Bu ilânın yapıldığı sırada müminler çektikleri işkencenin en doruk noktasında idiler. Müminlerin büyük bir kısmı Habeşistan'a hicret etmişti, geride kalanlar ise Mekke'de ve çevre bölgelerde söylenemiyecek işkence ve zorluklar çekiyorlardı. O denli ki, Hz. Peygamber'in (s.a) hayatı bile her an tehlike içindeydi. Bu nedenle zahirdeki alâmetler bâtılın yayıldığını gösteriyorsa da ve hakkın bâtıla üstün geldiğini gösteren hiç bir delil yoktu. İşte bu yüzden bu ayet nazil olduğunda kafirler bununla alay ettiler. Fakat bu zafer müjdesi, dokuz yıl sonra, Hz. Peygamber (s.a) Mekke'ye bir fatih olarak girdiğinde ve Kabe'ye girip üçyüz altmış putu kırarak aynı ilânı yaptığında gerçekleşti.
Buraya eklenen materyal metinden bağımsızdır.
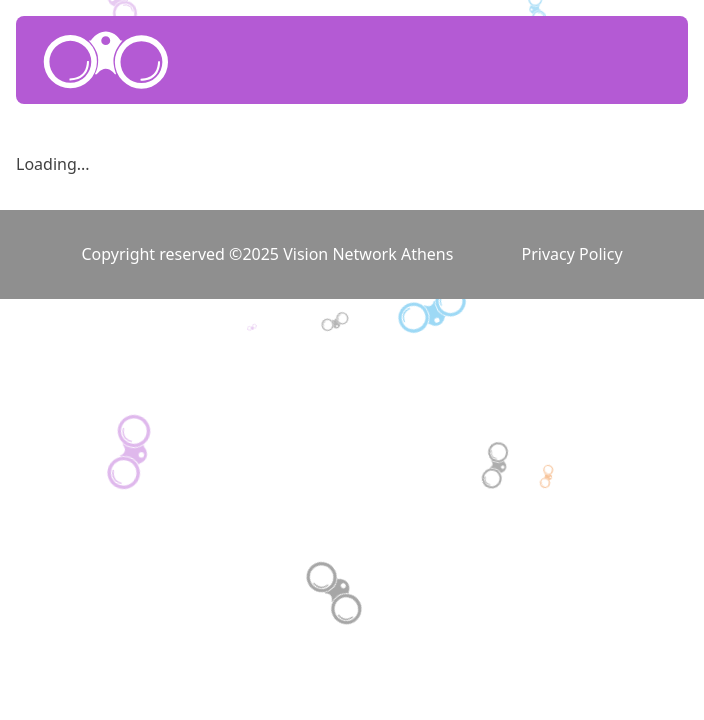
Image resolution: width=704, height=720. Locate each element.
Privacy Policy (572, 254)
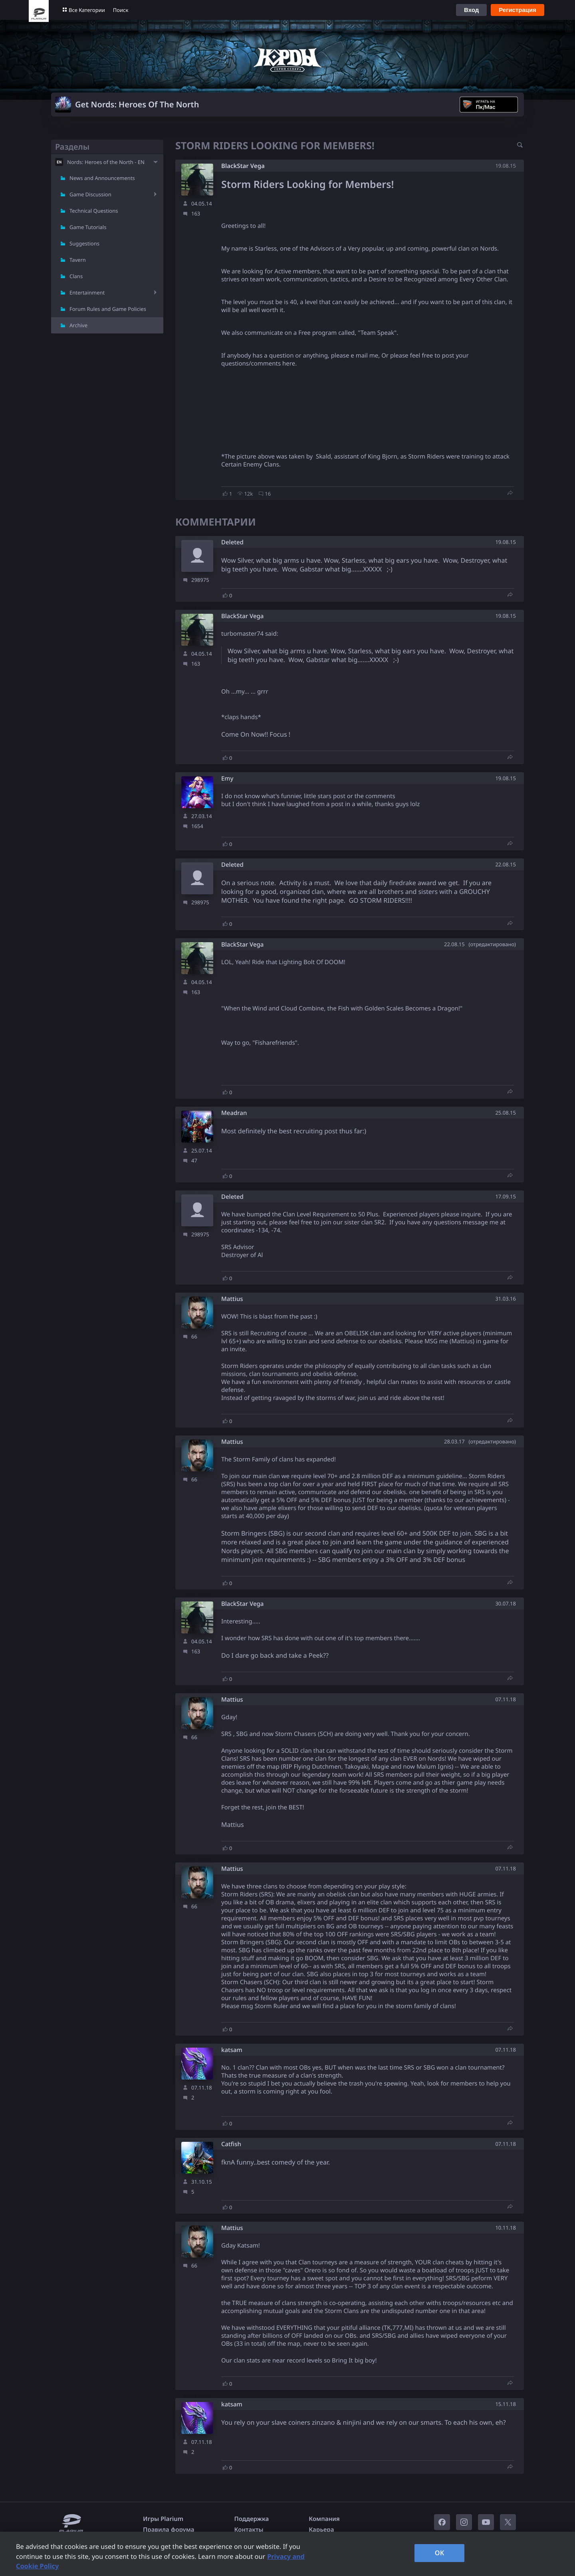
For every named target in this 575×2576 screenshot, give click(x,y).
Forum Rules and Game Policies (107, 308)
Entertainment (87, 292)
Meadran (234, 1113)
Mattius (232, 1299)
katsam (231, 2050)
Abdullah İbn Mesud'dan rivayet edilen bir hadise göre: "Hz. Peygamber (s.a) Mekke'nin fetih gününde putları kırarken şöyle diyordu: Hak geldi bâtıl gitti, zaten bâtıl yok olmaya mahkumdur.
TEFHİMUL KUR’AN
Allah’dan aldığın bu güç ile, bütün kuvveti, doğruluğu ve sağlamlığı ile Hakkın gelişinin, batılın yokoluşunun, devrilişinin ve dağılıp gidişinin ilanıdır. Yaşamak ve süreklilik doğruluğun yapısı gereğidir. Geri çekilmek ve yokolup gitmek ise batılın özelliğidir.
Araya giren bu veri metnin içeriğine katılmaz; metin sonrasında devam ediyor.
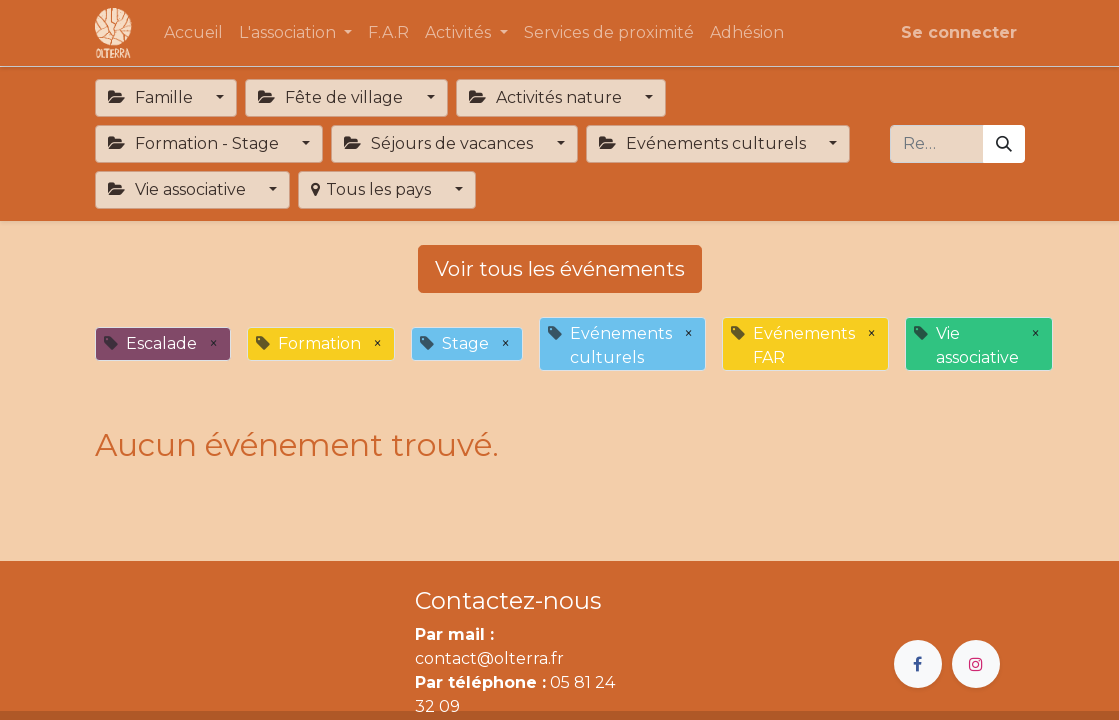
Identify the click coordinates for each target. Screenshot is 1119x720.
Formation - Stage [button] (195, 143)
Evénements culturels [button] (704, 143)
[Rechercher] (1004, 144)
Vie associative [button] (179, 189)
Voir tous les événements (560, 269)
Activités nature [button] (547, 97)
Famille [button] (152, 97)
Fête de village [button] (332, 97)
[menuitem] (193, 33)
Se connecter (959, 32)
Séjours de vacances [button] (440, 143)
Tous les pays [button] (373, 189)
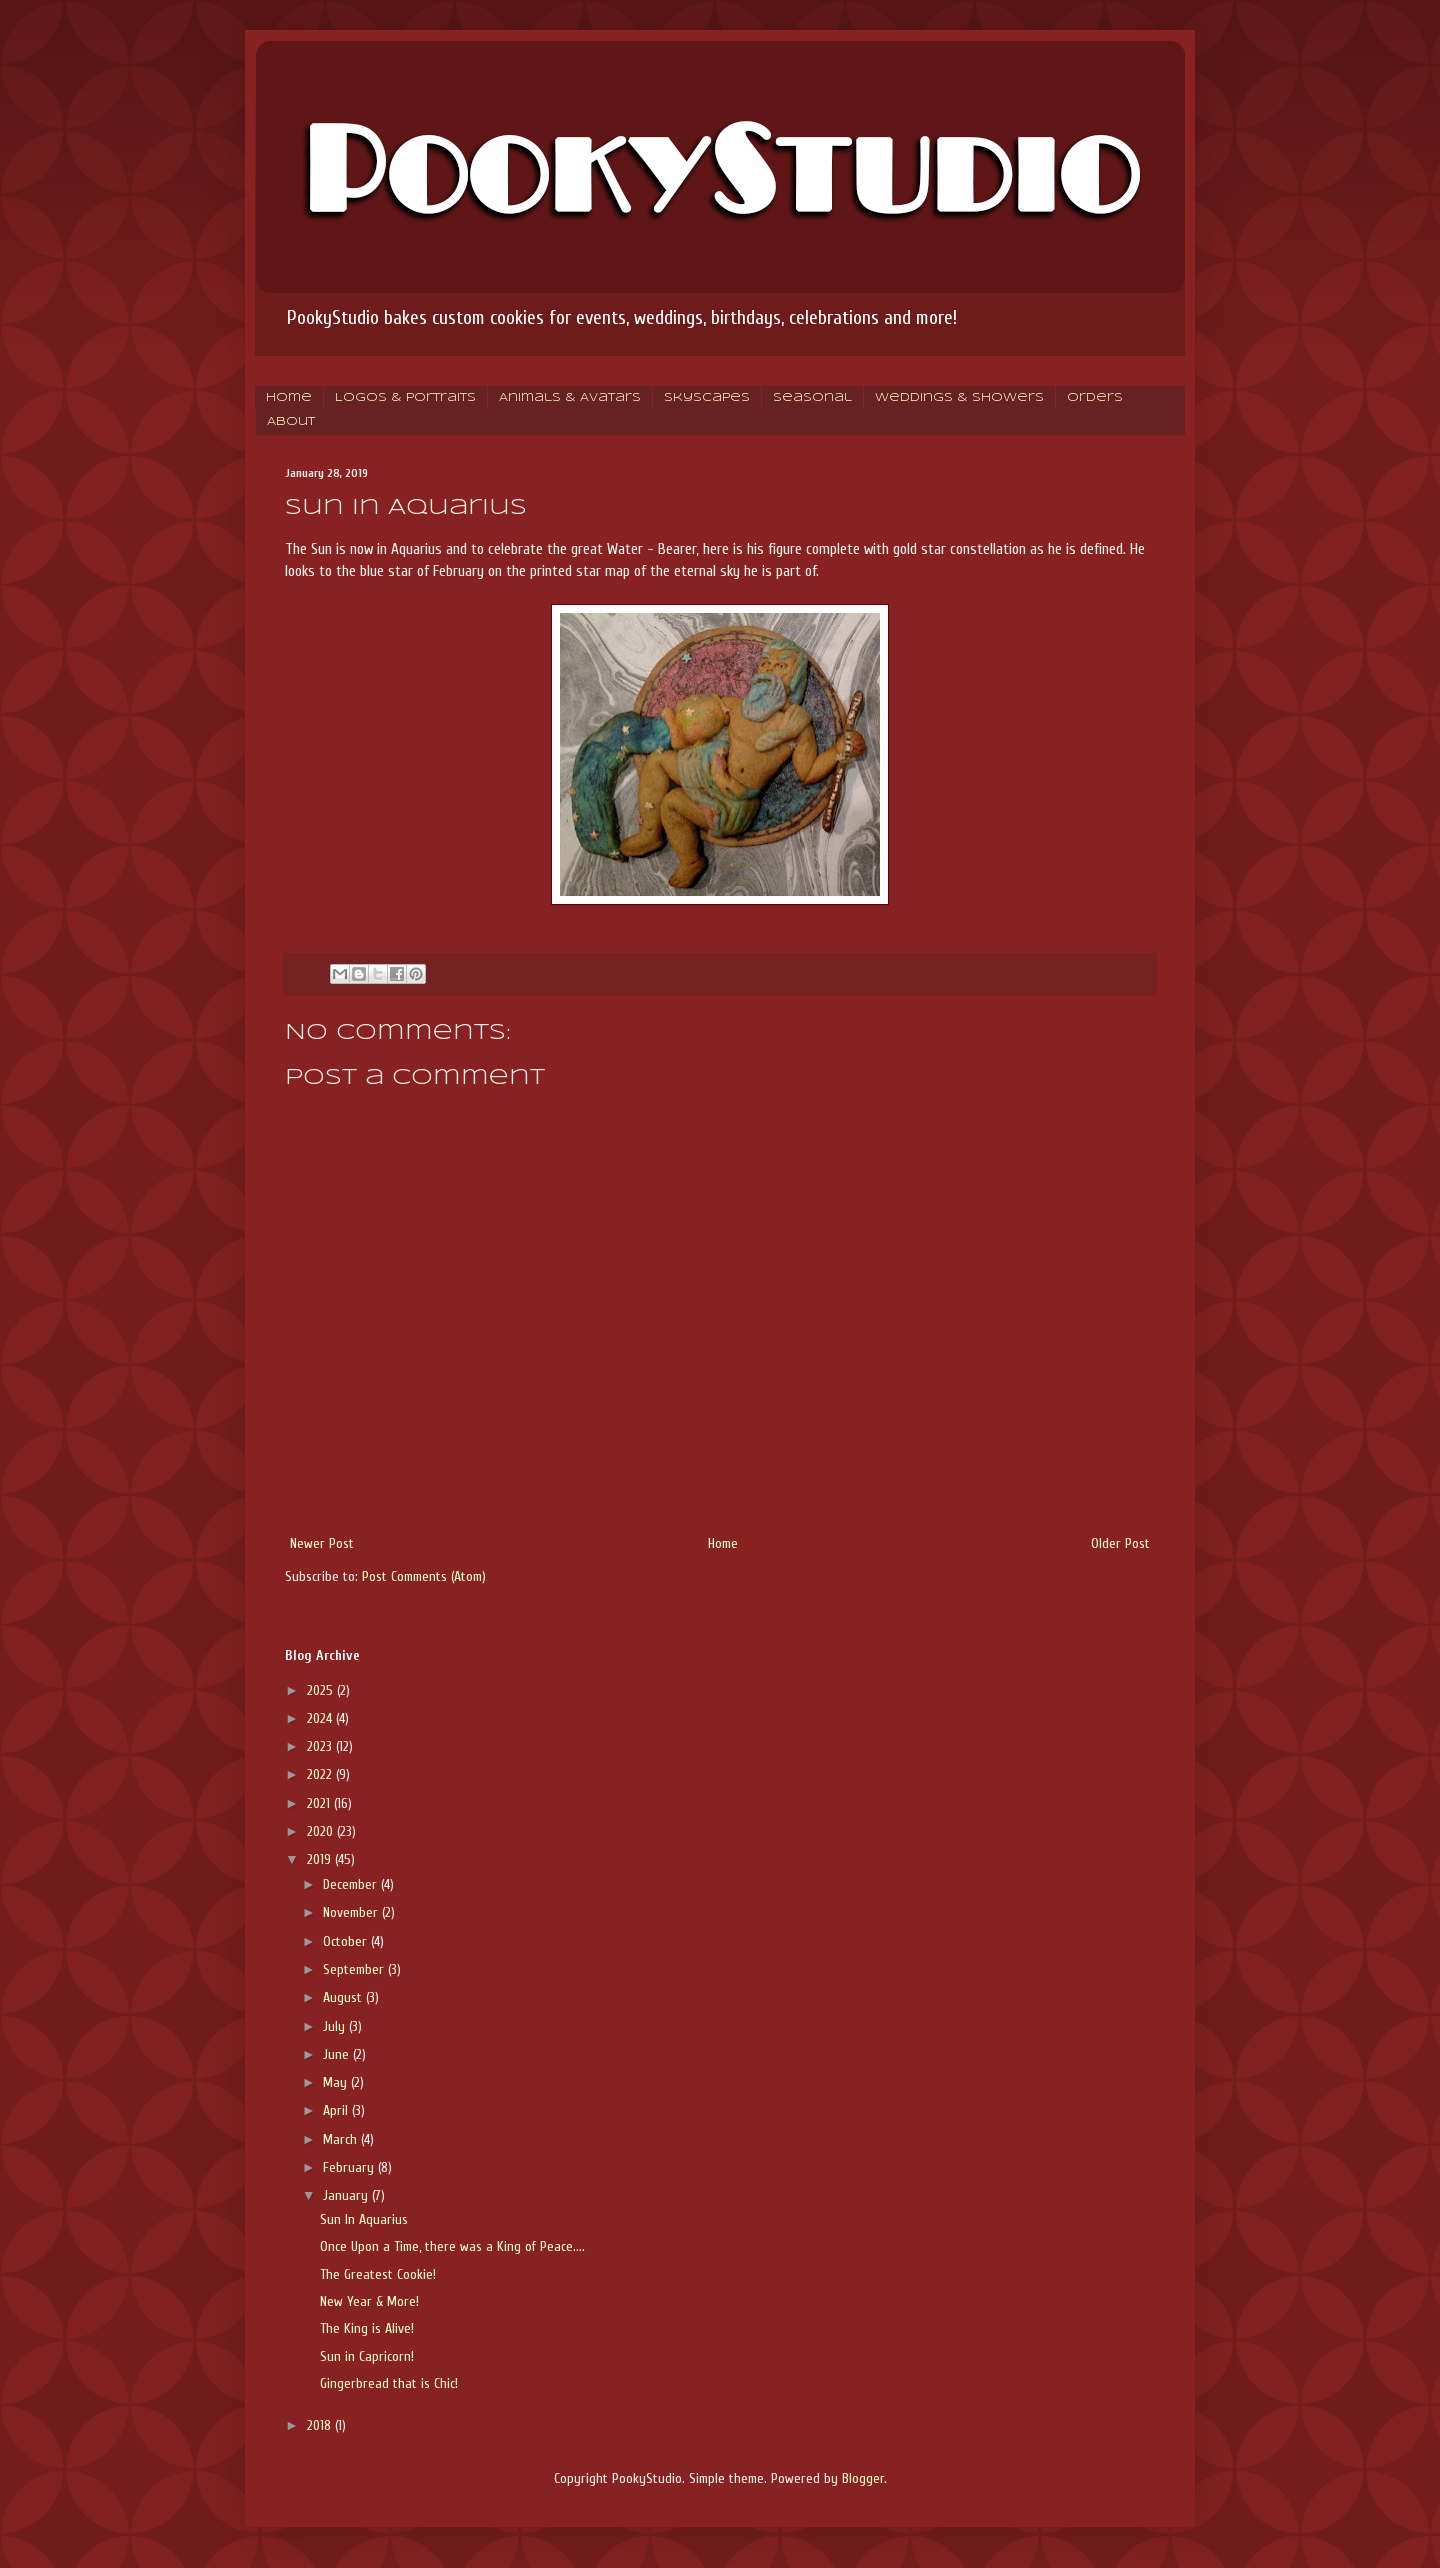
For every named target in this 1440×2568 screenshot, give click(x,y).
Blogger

“Zaten batıl yok olmaya mahkûmdur.”
Bu pekiştirici ifadeden anlıyoruz ki batılın yok olacağı, Allah katında kesin bir gerçektir. İlk bakışta batılın bir sağlamlığı ve gücü olduğu tahmin edilse de, aslında batıl şişer, kabarır, sonra da patlayıp sönüverir. Çünkü batıl asılsızdır, bir gerçeğe dayanmaz. Bu nedenle göz boyamaya çalışır, kendisini ulu, büyük, kocaman ve sağlam olarak gösterir. Çok cansız ve zayıftır. Hemencecik kırılır, bozulur yokolur. Kupkuru ot alevi gibidir. Birden göklere yükselir. Sonra hemen sönüverir. Kül olur gider. Halbuki alevin kor haline geleni ısıtır, fayda verir ve kalıcıdır. Batıl, suyun üzerindeki köpük gibidir. Yokolur gider. Su ise kalıcıdır.
“Zaten batıl yok olmaya mahkûmdur.”
Çünkü kendi içinde kalıcılığın unsurlarını taşımaz. Sınırlı olan hayatını dış etkenlerden ve doğal olmayan desteklerden alır. Bu etkenler sarsıldığında, bu destekler de çekildiğinde yıkılır, yokolur gider. Hakka gerçeğe gelince, varlığının unsurları kendi içinden kaynaklanır. Bazan Hak, insanın gayri meşru arzu ve isteklerine, şartlara ve iktidara karşı koyar… Yalnız O’nun sağlamlığı ve güveni sonuçta onu zafere götürür. Onu kalıcı kılar. Çünkü Hak, Allah katındandır. Allah “Hakkı” kendisinin isimlerinden biri kılmıştır. Allah ise diri ve kalıcıdır.